I) My first question would be "why should classical systems obey the principle of least action ?" When we find out the propagator in quantum physics, we find the amplitude to be equal to the sum over all possible paths, weighted by the phase $e^{iS/\hbar}$. Then one arrives at the conclusion that $\frac{\partial S[q]}{\partial q} $ must vanish when $\hbar \rightarrow 0$. So I'd presume the classical principle of least action is nothing but a special case of more generic quantum mechanical path-integral formulation. Is that fine?
II) Secondly, if we go through the derivation of how we arrive at the fact that the phase associated with a path is $e^{iS[q]/\hbar}$, starting from the first principle, we observe that the following assumptions play very crucial roles:
The momentum space is complete, i.e. $\sum |p\rangle \langle p| = 1 $.
The system is a Hamiltonian system,
2a. The Hamiltonian is not exclusively time-dependent.

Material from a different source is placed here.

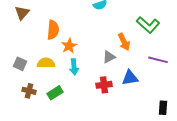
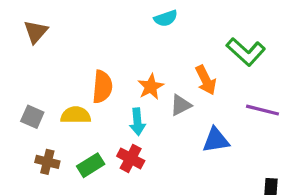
orange semicircle: (53, 30) -> (102, 87), moved
orange star: (69, 46) -> (151, 87), moved
cyan arrow: (74, 67) -> (137, 122), moved
red cross: (104, 85) -> (131, 158), moved, turned 35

2b. Kinetic energy operator is of the form $\hat{P}^2/2m$.
(Did I miss anything else?) Although many systems of interest easily follow these assumptions but I'm particularly curious about 2b. How would a system violating 2b behave under classical limit (can we even have such a system, first of all?), or what would happen to the least action principle.
So if (2) is all satisfied, which happens in most cases, then is it fine to say that "the principle of least action works because the phase space is a complete space"?